PROBLEM DESCRIPTION:
Begin at the line that has "July 22, 2026", stop after the line that has "LIP AUGMENTATION", and print exactly those lines from the records below, without any pictures.

Data entries
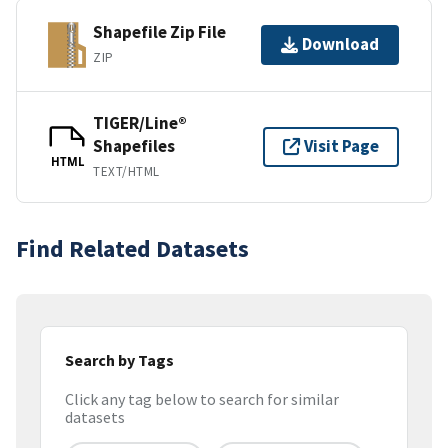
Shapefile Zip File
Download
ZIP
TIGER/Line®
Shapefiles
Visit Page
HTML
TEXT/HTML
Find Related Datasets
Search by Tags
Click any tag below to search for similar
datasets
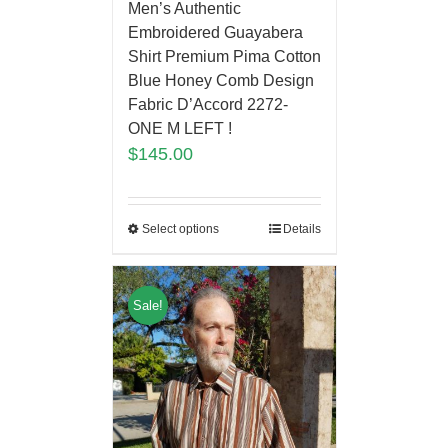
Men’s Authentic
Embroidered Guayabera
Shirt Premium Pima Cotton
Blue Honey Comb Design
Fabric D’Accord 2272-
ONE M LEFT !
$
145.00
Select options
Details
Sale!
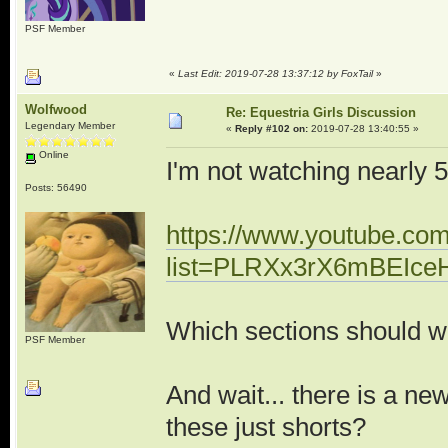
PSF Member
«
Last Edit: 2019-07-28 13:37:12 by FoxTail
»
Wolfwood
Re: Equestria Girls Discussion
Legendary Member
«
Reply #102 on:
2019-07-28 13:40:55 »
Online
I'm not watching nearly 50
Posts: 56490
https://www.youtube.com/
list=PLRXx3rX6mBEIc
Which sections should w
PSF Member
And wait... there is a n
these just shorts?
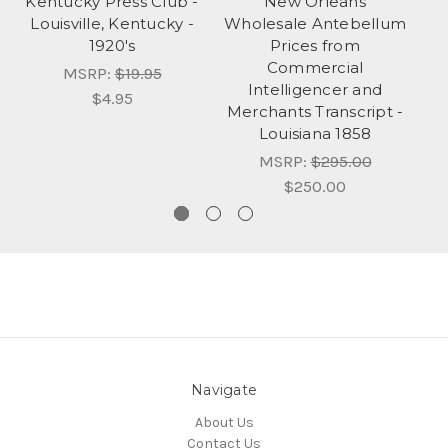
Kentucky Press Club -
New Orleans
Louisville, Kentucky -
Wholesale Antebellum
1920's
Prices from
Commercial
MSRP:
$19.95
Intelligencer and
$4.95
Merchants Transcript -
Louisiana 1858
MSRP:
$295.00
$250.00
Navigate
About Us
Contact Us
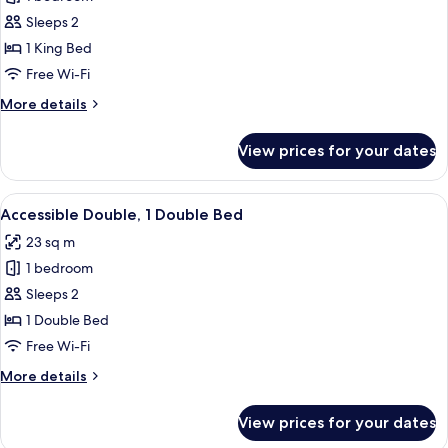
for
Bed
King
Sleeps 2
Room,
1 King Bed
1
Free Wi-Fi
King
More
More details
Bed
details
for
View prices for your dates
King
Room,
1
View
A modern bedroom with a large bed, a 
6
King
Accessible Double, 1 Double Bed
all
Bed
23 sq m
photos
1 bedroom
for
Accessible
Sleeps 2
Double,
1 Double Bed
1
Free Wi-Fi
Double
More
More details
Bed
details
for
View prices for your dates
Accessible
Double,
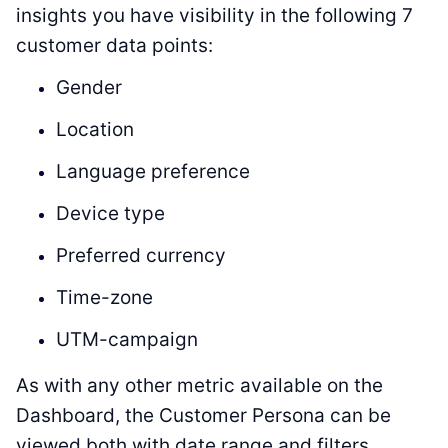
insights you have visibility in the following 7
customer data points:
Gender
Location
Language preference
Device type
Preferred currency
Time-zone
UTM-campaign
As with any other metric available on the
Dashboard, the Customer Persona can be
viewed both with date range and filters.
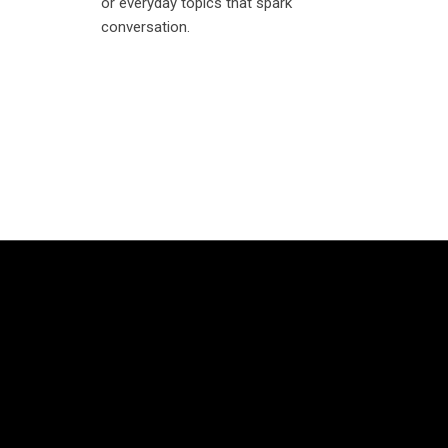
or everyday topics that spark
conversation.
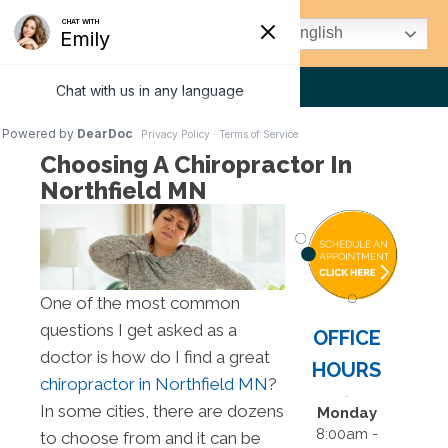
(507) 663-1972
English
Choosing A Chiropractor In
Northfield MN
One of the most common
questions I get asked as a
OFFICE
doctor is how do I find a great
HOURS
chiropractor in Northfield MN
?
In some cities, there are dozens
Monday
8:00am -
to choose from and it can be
...
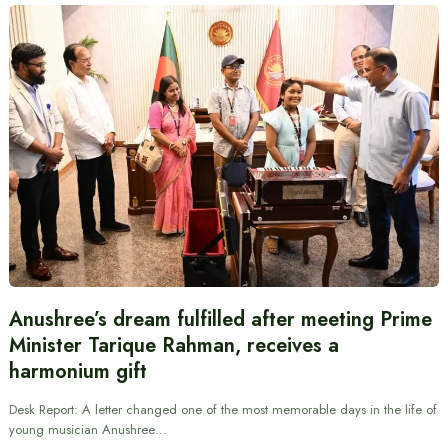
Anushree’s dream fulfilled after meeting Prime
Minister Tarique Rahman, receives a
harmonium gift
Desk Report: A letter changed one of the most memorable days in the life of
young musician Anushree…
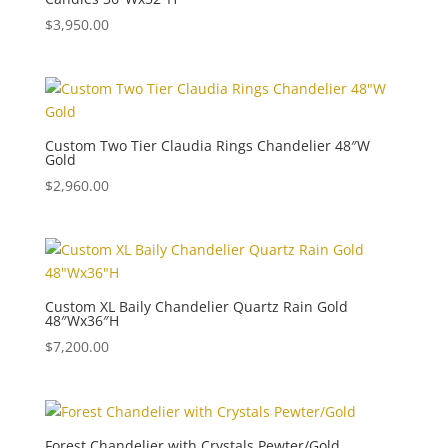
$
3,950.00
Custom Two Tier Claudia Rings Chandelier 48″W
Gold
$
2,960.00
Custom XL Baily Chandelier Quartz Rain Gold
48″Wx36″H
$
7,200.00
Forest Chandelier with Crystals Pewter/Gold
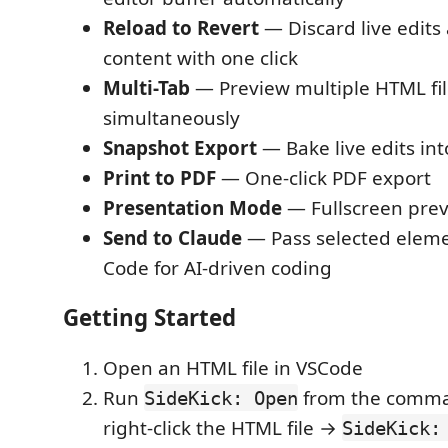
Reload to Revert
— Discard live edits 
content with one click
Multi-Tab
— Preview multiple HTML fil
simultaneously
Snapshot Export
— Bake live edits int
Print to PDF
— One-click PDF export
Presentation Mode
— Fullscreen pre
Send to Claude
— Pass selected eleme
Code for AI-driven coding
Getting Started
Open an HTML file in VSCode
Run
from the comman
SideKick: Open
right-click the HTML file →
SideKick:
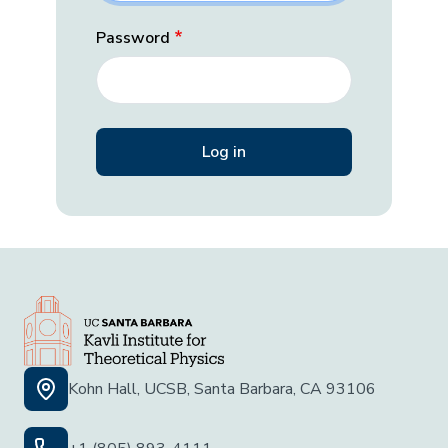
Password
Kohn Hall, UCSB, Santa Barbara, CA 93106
==
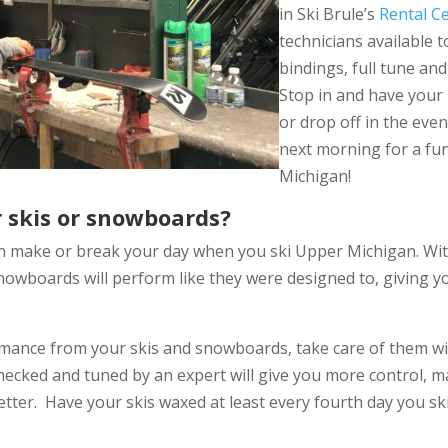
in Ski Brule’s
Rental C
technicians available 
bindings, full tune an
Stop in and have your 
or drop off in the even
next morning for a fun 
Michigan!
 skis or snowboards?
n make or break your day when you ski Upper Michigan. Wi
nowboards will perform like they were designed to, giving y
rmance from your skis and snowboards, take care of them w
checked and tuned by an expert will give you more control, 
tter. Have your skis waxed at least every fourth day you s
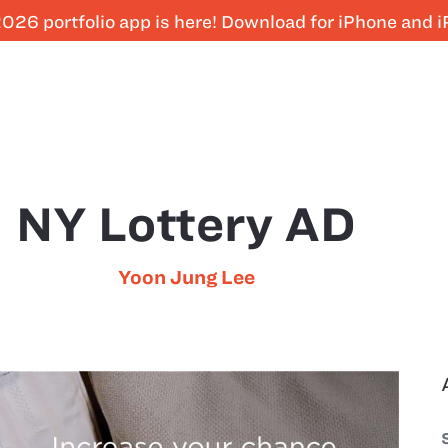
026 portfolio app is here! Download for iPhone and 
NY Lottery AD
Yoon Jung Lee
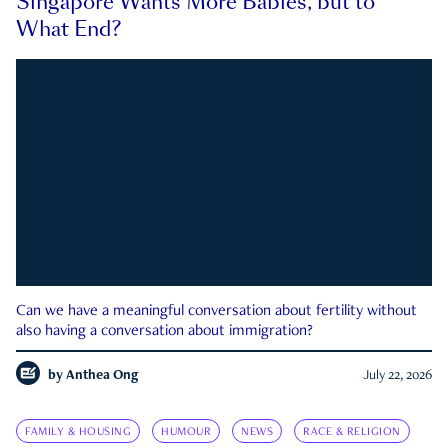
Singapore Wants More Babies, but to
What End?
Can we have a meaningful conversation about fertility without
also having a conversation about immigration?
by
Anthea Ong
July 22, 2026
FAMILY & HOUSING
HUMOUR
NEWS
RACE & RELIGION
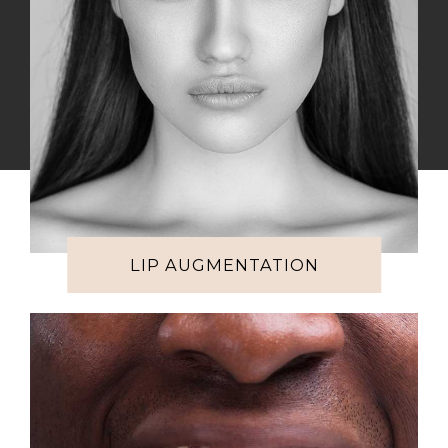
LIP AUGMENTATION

FINISHED TASK:
July 22, 2026
FAMILY & HOUSING
HUMOUR
NEWS
RACE & RELIGION
LIP AUGMENTATION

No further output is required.